Une vague de messages textes malveillants qui déferle sur le Québec est liée à une infrastructure russe responsable de nombreuses attaques et opérations d’hameçonnage partout dans le monde dans les dernières semaines, a constaté La Presse.

Dans les derniers jours, de nombreux Québécois ont reçu des textos sur leur téléphone cellulaire exigeant le paiement d’une contravention pour excès de vitesse.

« Un radar a détecté que votre véhicule circulait à 56 km/h dans une zone scolaire limitée à 30 km/h », indiquent les messages en provenance de différents numéros de téléphone bidon. « Veuillez régler cette infraction avant le 4 février 2024 afin d’éviter des frais de retard excessifs. »

Les liens sur lesquels on est invité à cliquer conduisent à des pages qui reprennent en tous points l’environnement graphique du site web du ministère de la Justice du Québec. Des coordonnées personnelles et des informations bancaires y sont demandées ; celles-ci pourront ensuite être vendues dans le web clandestin (dark web) ou utilisées pour réaliser des transactions courantes.

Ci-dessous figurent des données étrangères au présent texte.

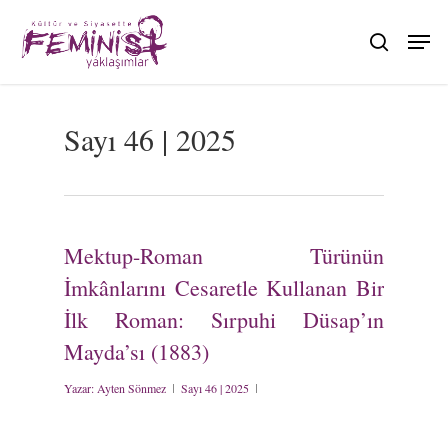
Skip
to
search
main
content
Sayı 46 | 2025
Mektup-Roman Türünün
İmkânlarını Cesaretle Kullanan Bir
İlk Roman: Sırpuhi Düsap’ın
Mayda’sı (1883)
Yazar:
Ayten Sönmez
Sayı 46 | 2025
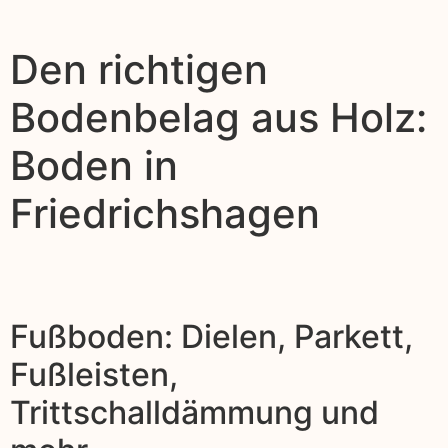
Den richtigen
Bodenbelag aus Holz:
Boden in
Friedrichshagen
Fußboden: Dielen, Parkett,
Fußleisten,
Trittschalldämmung und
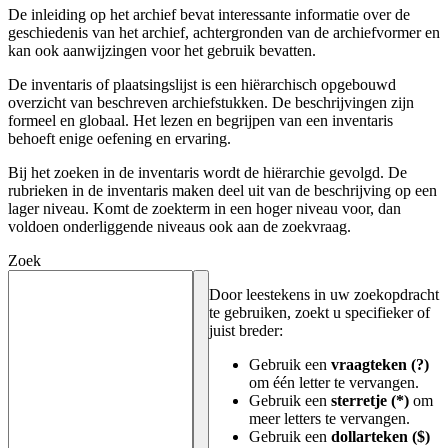
De inleiding op het archief bevat interessante informatie over de
geschiedenis van het archief, achtergronden van de archiefvormer en
kan ook aanwijzingen voor het gebruik bevatten.
De inventaris of plaatsingslijst is een hiërarchisch opgebouwd
overzicht van beschreven archiefstukken. De beschrijvingen zijn
formeel en globaal. Het lezen en begrijpen van een inventaris
behoeft enige oefening en ervaring.
Bij het zoeken in de inventaris wordt de hiërarchie gevolgd. De
rubrieken in de inventaris maken deel uit van de beschrijving op een
lager niveau. Komt de zoekterm in een hoger niveau voor, dan
voldoen onderliggende niveaus ook aan de zoekvraag.
Zoek
Door leestekens in uw zoekopdracht
te gebruiken, zoekt u specifieker of
juist breder:
Gebruik een
vraagteken (?)
om één letter te vervangen.
Gebruik een
sterretje (*)
om
meer letters te vervangen.
Gebruik een
dollarteken ($)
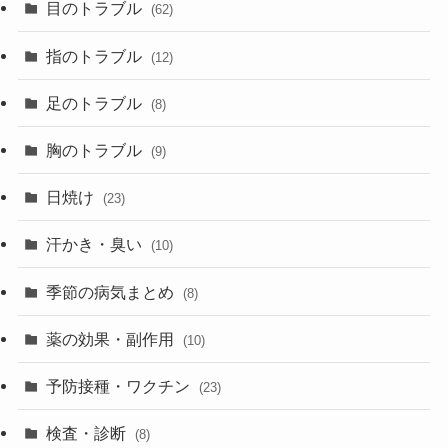
目のトラブル
(62)
指のトラブル
(12)
足のトラブル
(8)
胸のトラブル
(9)
日焼け
(23)
汗かき・臭い
(10)
季節の病気まとめ
(8)
薬の効果・副作用
(10)
予防接種・ワクチン
(23)
検査・診断
(8)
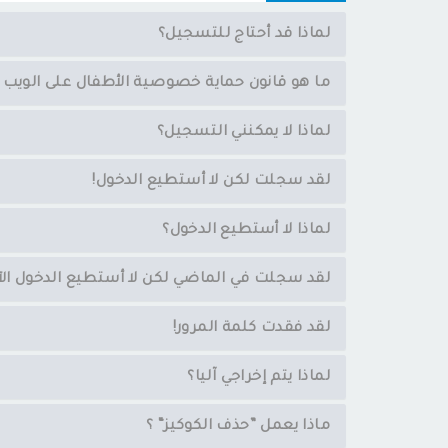
لماذا قد أحتاج للتسجيل؟
ما هو قانون حماية خصوصية الأطفال على الويب - COPPA
لماذا لا يمكنني التسجيل؟
لقد سجلت لكن لا أستطيع الدخول!
لماذا لا أستطيع الدخول؟
لقد سجلت في الماضي لكن لا أستطيع الدخول الآ
لقد فقدت كلمة المرور!
لماذا يتم إخراجي آليا؟
ماذا يعمل ”حذف الكوكيز“ ؟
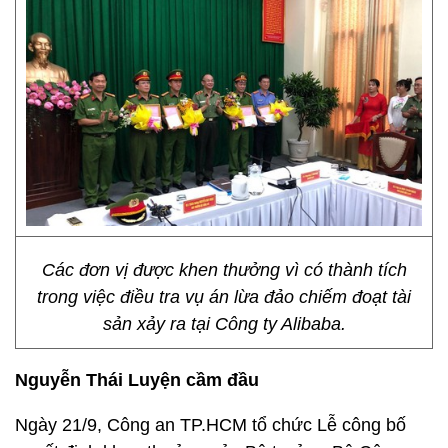
Các đơn vị được khen thưởng vì có thành tích
trong việc điều tra vụ án lừa đảo chiếm đoạt tài
sản xảy ra tại Công ty Alibaba.
Nguyễn Thái Luyện cầm đầu
Ngày 21/9, Công an TP.HCM tổ chức Lễ công bố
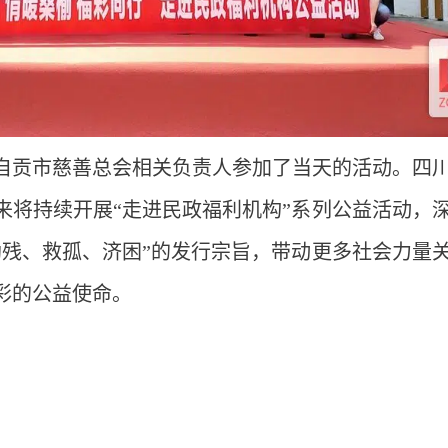
自贡市慈善总会相关负责人参加了当天的活动。四
来将持续开展“走进民政福利机构”系列公益活动，
助残、救孤、济困”的发行宗旨，带动更多社会力量
彩的公益使命。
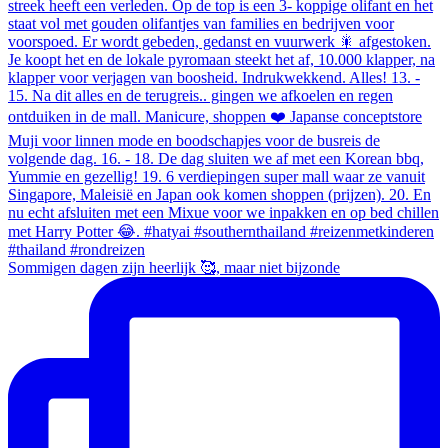
Sommigen dagen zijn heerlijk 🥰, maar niet bijzonde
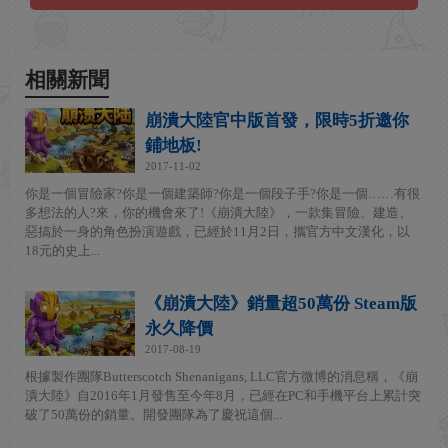
相關新聞
崩潰大陸官中版首發，限時5折邀你
鋪地板!
2017-11-02
你是一個冒險家?你是一個建築師?你是一個段子手?你是一個……有很
多想法的人?來，你的機會來了!《崩潰大陸》，一款集冒險、建造、
惡搞於一身的角色扮演遊戲，已經於11月2日，攜官方中文漢化，以
18元的史上...
《崩潰大陸》銷量超50萬份 Steam版
永久降價
2017-08-19
根據製作團隊Butterscotch Shenanigans, LLC官方微博的消息稱，《崩
潰大陸》自2016年1月發售至今年8月，已經在PC和手機平台上累計突
破了50萬份的銷量。開發團隊為了慶祝這個...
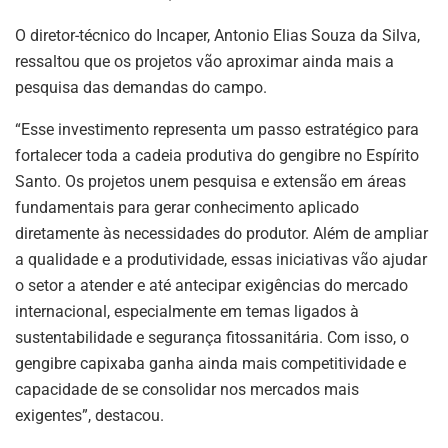
O diretor-técnico do Incaper, Antonio Elias Souza da Silva,
ressaltou que os projetos vão aproximar ainda mais a
pesquisa das demandas do campo.
“Esse investimento representa um passo estratégico para
fortalecer toda a cadeia produtiva do gengibre no Espírito
Santo. Os projetos unem pesquisa e extensão em áreas
fundamentais para gerar conhecimento aplicado
diretamente às necessidades do produtor. Além de ampliar
a qualidade e a produtividade, essas iniciativas vão ajudar
o setor a atender e até antecipar exigências do mercado
internacional, especialmente em temas ligados à
sustentabilidade e segurança fitossanitária. Com isso, o
gengibre capixaba ganha ainda mais competitividade e
capacidade de se consolidar nos mercados mais
exigentes”, destacou.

Cette technique d’hameçonnage (phishing) par texto (smishing) a le vent dans les voiles, notamment en raison de la facilité avec laquelle les fraudeurs de partout dans le monde peuvent opérer sans être inquiétés par les autorités.

« Il n’y a pas nécessairement plus de tentatives, mais elles sont plus ciblées », explique Fyscillia Ream, coordonnatrice scientifique à la Chaire de recherche en prévention de la cybercriminalité. Et les fraudeurs, note-t-elle, sont plus réactifs à l’actualité. Elle cite par exemple l’envoi massif de textos frauduleux après une panne d’Hydro-Québec causée par une tempête de verglas en avril dernier.

Vendredi dernier, le ministère de la Justice a tenu à rappeler par communiqué qu’il ne joignait jamais le public par texto. Il « demande aux citoyennes et citoyens qui reçoivent un tel message de n’ouvrir aucune pièce jointe, de ne cliquer sur aucun hyperlien, de ne transmettre aucune information personnelle et de supprimer le message ».

Depuis le mois de décembre, des messages circulent en outre pour exiger de Québécois le règlement d’un « frais impayée » (sic) après l’utilisation du pont Olivier-Charbonneau (pont à péage de l’A25).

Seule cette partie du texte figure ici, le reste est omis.